Des modèles à éviter selon le PIRG
L'enquête menée par le PIRG sur 105 produits a mis en évidence certains modèles dont il faut se méfier lorsqu'on prend en compte l'ensemble de leur cycle de vie. Les ordinateurs portables d'Apple ont obtenu les plus mauvais résultats, avec la note C- attribuée par le PIRG, juste derrière Lenovo. Les entreprises souhaitant faire de la réparabilité une priorité se tourneront vers Asus et Acer, les deux marques ayant obtenu les meilleurs scores dans le classement du PIRG. « Je pense que les gens ont été surpris par les notes d’Apple », a déclaré Nathan Proctor, « mais nous avons constaté qu’ils n’offraient pas le même niveau d’assistance logicielle. »
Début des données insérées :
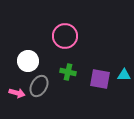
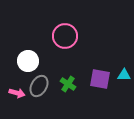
green cross: moved 12 px down; rotated 21 degrees clockwise
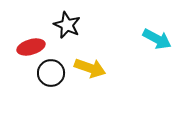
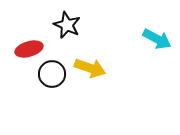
red ellipse: moved 2 px left, 2 px down
black circle: moved 1 px right, 1 px down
La réparabilité d'un terminal est sans aucun doute un facteur à prendre en compte. « Une étude d'IDC montre que la possibilité de réparer des PC, voire d'inclure des modèles reconditionnés, dans les contrats PCaaS constitue l'un des deux principaux critères de décision lors du choix d'un fournisseur de PCaaS », a expliqué Lara Greden. Ce n'est pas la première fois que le PIRG s'en prend au secteur informatique. En octobre dernier, il avait exhorté Microsoft à modifier la date butoir pour la fin du support de Windows 10. Il souhaite désormais que les États-Unis adoptent un système de notation de la réparabilité similaire à celui mis en place en France. Les consommateurs peuvent y consulter des informations détaillées sur la réparabilité des produits technologiques grand public, les entreprises étant tenues de publier une note globale de réparabilité, établie selon des critères standardisés, dès la mise en vente d'un produit. « Les acheteurs d'ailleurs tireraient pleinement parti d'un étiquetage de ce type », a ajouté Nathan Proctor.